Dr. Susan Arnold has experience with several species of reptiles including Green Iguanas, Bearded Dragons, Snakes, Monitors, Geckos and more. There are several common errors people make when choosing a reptile as a pet. You should thoroughly research the animal you wish to acquire. Know what it eats, how often it eats, heat requirements, how it gets water. Did you know that some reptiles will only drink running water?
Know the calcium needs for your particular species and the light requirements. Low calcium is a common presenting problem in many reptile species. It is also the cause of metabolic bone disease in many reptile species. It is imperative that they are supplemented with a proper source of calcium and have supplemental Vitamin D or the proper UV light source in order to absorb and utilize the calcium in the diet.
Many reptiles go through a hibernation period. Know if your species is one of them. Also, some species change color and become more aggressive during mating season. Finding out ahead of time if your reptile is among them will avoid surprises.
Know the temperature and humidity requirements for the species you wish to keep as a pet.
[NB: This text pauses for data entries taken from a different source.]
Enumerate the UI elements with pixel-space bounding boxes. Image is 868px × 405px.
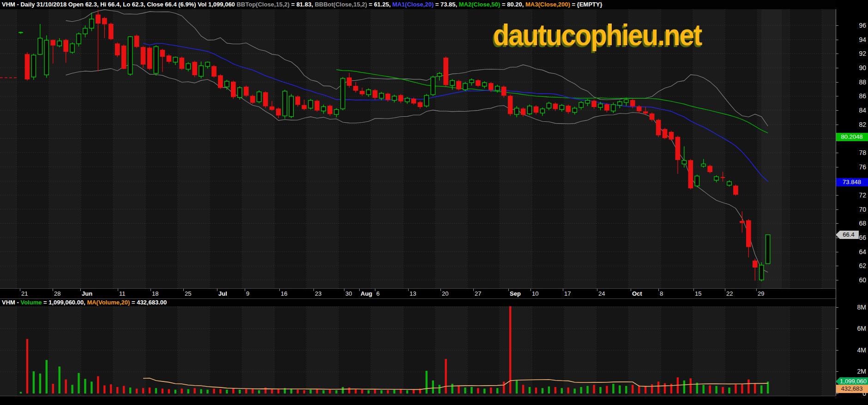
header-segment: = 73.85, [434,1,459,8]
axis-tick-mark [245,289,245,291]
volume-axis-tick-label: 2M [857,367,866,375]
axis-tick-mark [118,289,118,291]
volume-header-segment: Volume [20,299,42,306]
x-axis-tick-label: 27 [475,290,481,297]
x-axis-tick-label: 13 [410,290,416,297]
price-axis-tick: 92 [836,49,868,58]
price-axis-tick: 70 [836,205,868,214]
volume-header-segment: = 1,099,060.00, [42,299,87,306]
price-axis-tick-label: 86 [859,92,866,100]
axis-tick-mark [217,289,217,291]
volume-header-segment: = 432,683.00 [130,299,167,306]
x-axis-tick-label: 29 [758,290,764,297]
header-segment: = 61.25, [367,1,392,8]
axis-tick-mark [631,289,631,291]
x-axis-tick-label: Sep [510,290,521,297]
header-segment: MA2(Close,50) [459,1,500,8]
price-axis-tick-label: 62 [859,262,866,270]
price-axis-tick-label: 92 [859,49,866,58]
price-axis-tick-label: 68 [859,219,866,227]
volume-badge: 432,683 [836,385,868,393]
price-axis-tick: 76 [836,163,868,171]
price-axis-tick: 68 [836,219,868,227]
price-axis-tick: 64 [836,248,868,256]
axis-tick-mark [375,289,375,291]
x-axis-tick-label: Oct [632,290,642,297]
price-axis-tick-label: 60 [859,276,866,284]
price-axis[interactable]: 969492908886848280787674727068666462608M… [836,0,868,405]
header-segment: BBTop(Close,15,2) [236,1,289,8]
volume-axis-tick-label: 4M [857,346,866,354]
x-axis-tick-label: 24 [598,290,605,297]
x-axis-tick-label: 8 [660,290,663,297]
x-axis-tick-label: 9 [246,290,249,297]
price-pane-header: VHM - Daily 31/10/2018 Open 62.3, Hi 66.… [0,0,868,9]
price-axis-tick-label: 76 [859,163,866,171]
price-axis-tick: 88 [836,78,868,86]
price-axis-tick: 60 [836,276,868,284]
chart-window: VHM - Daily 31/10/2018 Open 62.3, Hi 66.… [0,0,868,405]
axis-tick-mark [508,289,509,291]
axis-tick-mark [693,289,694,291]
axis-tick-mark [473,289,474,291]
axis-tick-mark [80,289,81,291]
x-axis-tick-label: 21 [21,290,28,297]
price-axis-tick: 90 [836,64,868,72]
price-axis-tick-label: 90 [859,64,866,72]
price-axis-tick: 84 [836,106,868,114]
volume-axis-tick: 2M [836,367,868,375]
volume-axis-tick: 8M [836,303,868,311]
x-axis-tick-label: 16 [281,290,287,297]
axis-tick-mark [53,289,53,291]
price-axis-tick: 94 [836,36,868,44]
x-axis-tick-label: 11 [119,290,126,297]
x-axis-tick-label: 22 [726,290,733,297]
price-axis-tick: 82 [836,120,868,129]
x-axis: 2128Jun111825Jul9162330Aug6132027Sep1017… [0,289,836,298]
axis-tick-mark [151,289,151,291]
axis-tick-mark [313,289,314,291]
volume-axis-tick: 6M [836,324,868,333]
price-svg[interactable] [0,9,836,288]
price-chart-pane[interactable] [0,9,836,288]
axis-tick-mark [344,289,344,291]
axis-tick-mark [408,289,409,291]
x-axis-tick-label: 15 [695,290,701,297]
volume-chart-pane[interactable] [0,306,836,396]
volume-header-segment: MA(Volume,20) [87,299,130,306]
header-segment: MA1(Close,20) [392,1,434,8]
volume-axis-tick-label: 8M [857,303,866,311]
price-axis-tick: 62 [836,262,868,270]
price-axis-tick-label: 64 [859,248,866,256]
x-axis-tick-label: 23 [315,290,321,297]
axis-tick-mark [658,289,659,291]
axis-tick-mark [183,289,184,291]
axis-tick-mark [20,289,20,291]
header-segment: MA3(Close,200) [525,1,570,8]
volume-header-segment: VHM - [2,299,20,306]
volume-axis-tick-label: 6M [857,324,866,333]
price-badge: 66.4 [836,231,859,239]
price-axis-tick: 78 [836,149,868,157]
header-segment: = 81.83, [289,1,315,8]
axis-tick-mark [440,289,441,291]
pane-divider-mid [0,298,868,299]
x-axis-tick-label: Jul [218,290,227,297]
axis-tick-mark [530,289,531,291]
axis-line [836,9,836,396]
pane-divider-bottom [0,396,868,396]
header-segment: = 80.20, [500,1,525,8]
price-axis-tick-label: 96 [859,21,866,30]
x-axis-tick-label: 30 [345,290,352,297]
price-badge: 73.848 [836,178,868,186]
x-axis-tick-label: 17 [564,290,571,297]
axis-tick-mark [279,289,280,291]
volume-axis-tick: 4M [836,346,868,354]
volume-svg[interactable] [0,306,836,396]
pane-divider-top [0,288,868,289]
axis-tick-mark [563,289,563,291]
price-badge: 80.2048 [836,133,868,141]
price-axis-tick-label: 72 [859,191,866,199]
price-axis-tick-label: 66 [859,233,866,242]
price-axis-tick-label: 88 [859,78,866,86]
Reptiles require a temperature gradient in their environment so they can maintain an optimal body temperature. Some like to bask in branches while others require a basking rock. Many reptiles require a source of belly heat for proper digestion. Hiding spots are also crucial to the comfort and well being of reptiles as is an appropriate substrate. The wrong substrate can lead to ingestion of sand or other impassable foreign bodies.
All reptiles should be considered a possible source of Salmonella exposure. Always wash your hands after handling a reptile.
The dietary requirements of a reptile may vary according to its age. Young reptiles often have a more prey related diet as appossed to the adults, who might be almost entirely herbivorous.
Shedding the skin is a necessary byproduct of growth and healthy maintenance of the skin. Reptiles require a good diet, proper moisture and a good surface on which to scrape off the old skin. Failure to shed all the skin and the spectacles (the covering over the eyes of snakes) in an indicator of poor health or the lack of sufficient moisture or proper surfaces on which to rub.